Peu de fenêtres météo, trop de permis de grimper accordés, les accidents se multiplient sur les pentes de l'Everest. Huit alpinistes sont morts depuis le début de la saison. L'un d'eux a été empêché de redescendre pendant 12 heures à cause d'un véritable embouteillage sur le chemin du retour.
Quatre alpinistes ont péri sur l'Everest, ont annoncé ce vendredi 24 mai 2019 des organisateurs d'expéditions, portant à huit le nombre de morts cette saison sur le toit du monde dont la fréquentation croissante crée de dangereux embouteillages en "zone de la mort".
La haute saison bat son plein sur la montagne de 8.848 m, au point que des files d'attente d'alpinistes se forment à proximité du sommet. À la date de jeudi, environ 550 grimpeurs étaient parvenus en haut de l'Everest cette année, selon des données collectées par les autorités népalaises. Deux Indiens, un Autrichien et un Népalais y ont succombé au cours des dernières 48h. L'Indienne Kalpana Das, 52 ans, a atteint jeudi après-midi la cime mais elle est décédée tandis qu'elle descendait. Son compatriote Nihal Bagwan, 27 ans, a aussi trouvé la mort sur le chemin du retour.
"Il était coincé dans l'embouteillage pendant plus de douze heures et était épuisé. Des guides sherpas l'ont ramené au camp 4 mais il a rendu son dernier souffle là-bas", a relaté Keshav Paudel de l'agence Peak Promotion.
Une longue queue d'alpinistes emmitouflés
De l'autre côté de la montagne, un alpiniste autrichien de 65 ans est mort jeudi sur la voie tibétaine, moins fréquentée que la népalaise, a annoncé son organisateur d'expédition. Un guide népalais de 33 ans a lui succombé au camp de base, après être tombé malade au camp 3 à 7.158 mètres d'altitude.
Des photos impressionnantes montraient ces derniers jours une longue queue d'alpinistes emmitouflés piétinant sur l'arête située entre la cime et le col Sud, où se trouve l'ultime campement du versant népalais.
La haute saison de l'Everest dure de fin avril à fin mai.
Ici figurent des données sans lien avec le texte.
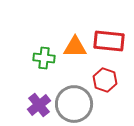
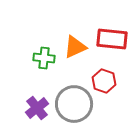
red rectangle: moved 3 px right, 2 px up
orange triangle: rotated 25 degrees counterclockwise
red hexagon: moved 1 px left, 1 px down
purple cross: moved 2 px left, 3 px down
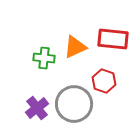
red rectangle: moved 1 px right
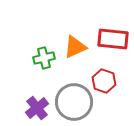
green cross: rotated 20 degrees counterclockwise
gray circle: moved 2 px up
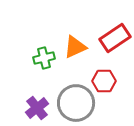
red rectangle: moved 2 px right, 1 px up; rotated 40 degrees counterclockwise
red hexagon: rotated 20 degrees counterclockwise
gray circle: moved 2 px right, 1 px down
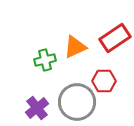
green cross: moved 1 px right, 2 px down
gray circle: moved 1 px right, 1 px up
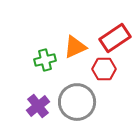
red hexagon: moved 12 px up
purple cross: moved 1 px right, 2 px up
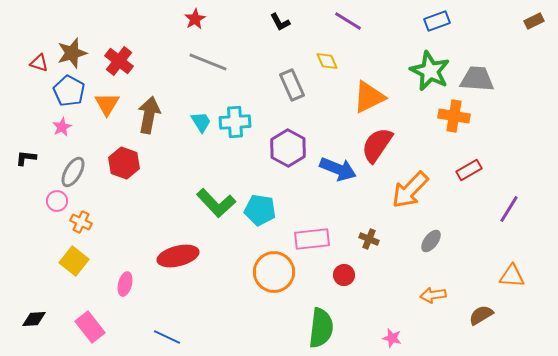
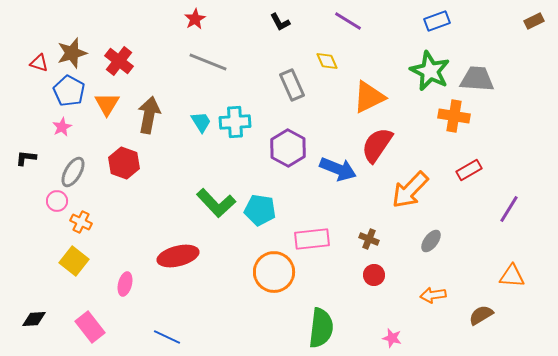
red circle at (344, 275): moved 30 px right
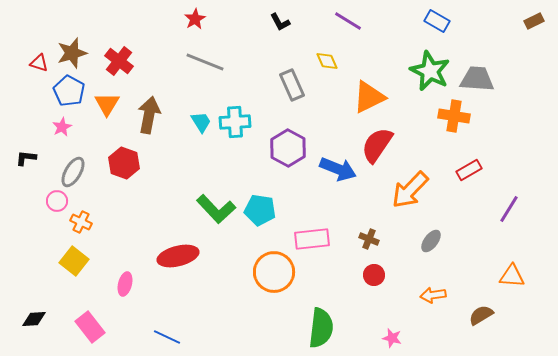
blue rectangle at (437, 21): rotated 50 degrees clockwise
gray line at (208, 62): moved 3 px left
green L-shape at (216, 203): moved 6 px down
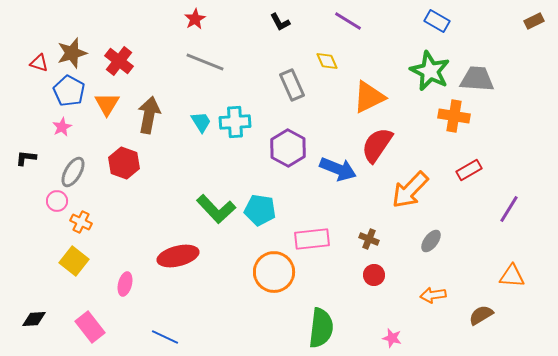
blue line at (167, 337): moved 2 px left
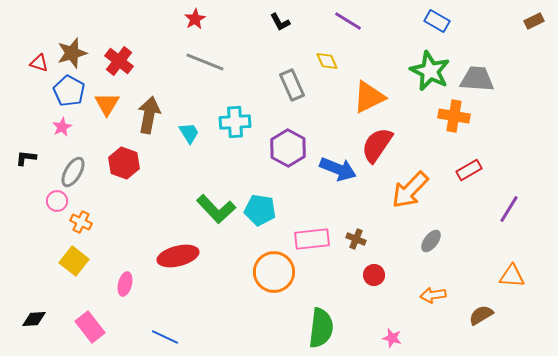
cyan trapezoid at (201, 122): moved 12 px left, 11 px down
brown cross at (369, 239): moved 13 px left
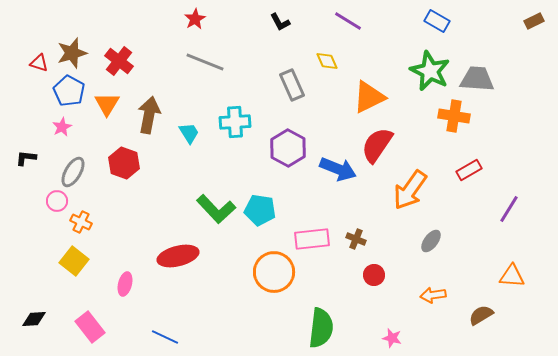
orange arrow at (410, 190): rotated 9 degrees counterclockwise
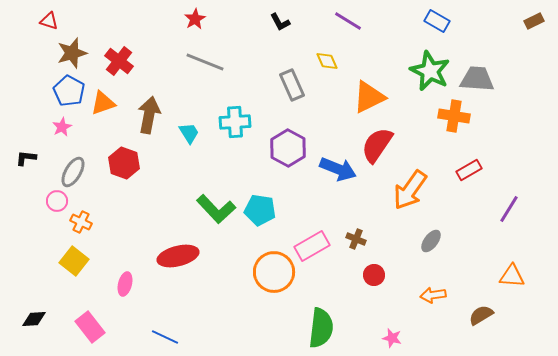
red triangle at (39, 63): moved 10 px right, 42 px up
orange triangle at (107, 104): moved 4 px left, 1 px up; rotated 40 degrees clockwise
pink rectangle at (312, 239): moved 7 px down; rotated 24 degrees counterclockwise
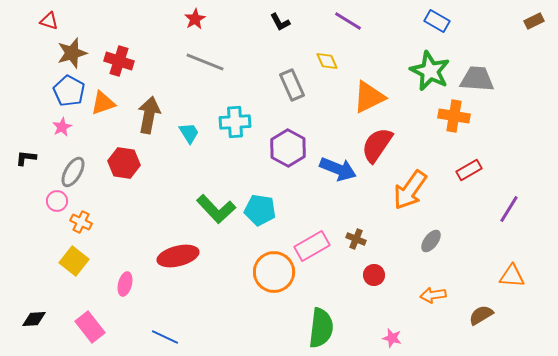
red cross at (119, 61): rotated 20 degrees counterclockwise
red hexagon at (124, 163): rotated 12 degrees counterclockwise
À cette période, la météo offre une courte fenêtre de conditions moins extrêmes dans ces hauteurs glacées et impropres à la vie. Selon les experts, l'encombrement d'alpinistes est dû aussi bien à la multiplication de permis qu'au nombre réduit de fenêtres météo favorables pour monter au sommet cette année. Toutes les expéditions lancent donc l'assaut final les mêmes jours. "Avec si peu d'opportunités (météo) et tant de permis (...) il est impossible de faire passer tant de gens à travers les goulots d'étranglement notoires des deux côtés", a estimé Alan Arnette, un blogueur spécialisé.
La zone de la mort
À cette altitude extrême, l'oxygène se fait plus rare et les sportifs doivent généralement recourir à des bouteilles d'oxygène pour parvenir au bout de leur ascension. Une altitude supérieure à 8.000 mètres au-dessus du niveau de la mer est considérée comme la "zone de la mort". "Rester longtemps dans la zone de la mort augmente les risques de gelures, de mal des montagnes et même de mort", a expliqué Ang Tsering Sherpa, ancien président de l'Association d'alpinisme du Népal.
Furdiki Sherpa et Nima Doma Sherpa, deux veuves de guides sherpas tués sur l'Everest, ont atteint jeudi le sommet de la montagne qui a emporté leurs maris, selon le coordinateur de leur équipe. Les deux Népalaises souhaitaient défier les traditions patriarcales et la domination masculine de l'alpinisme. "Nous voulons monter l'Everest avec un message pour les veuves et les femmes célibataires. Nous ne valons pas moins que les autres, nous sommes capables d'accomplir n'importe quoi", avaient-elles expliqué avant leur départ.
Cinq personnes avaient perdu la vie l'année dernière sur l'Everest. En 2015, 18 alpinistes avaient péri au camp de base dans une avalanche déclenchée par un séisme. La libéralisation de l'ascension par les autorités népalaises dans les années 1990 a encouragé le développement d'expéditions commerciales et multiplié les alpinistes sur les parois. L'Everest a été conquis pour la première fois en 1953 par le Népalais Tenzing Norgay et le Néo-Zélandais Edmund Hillary.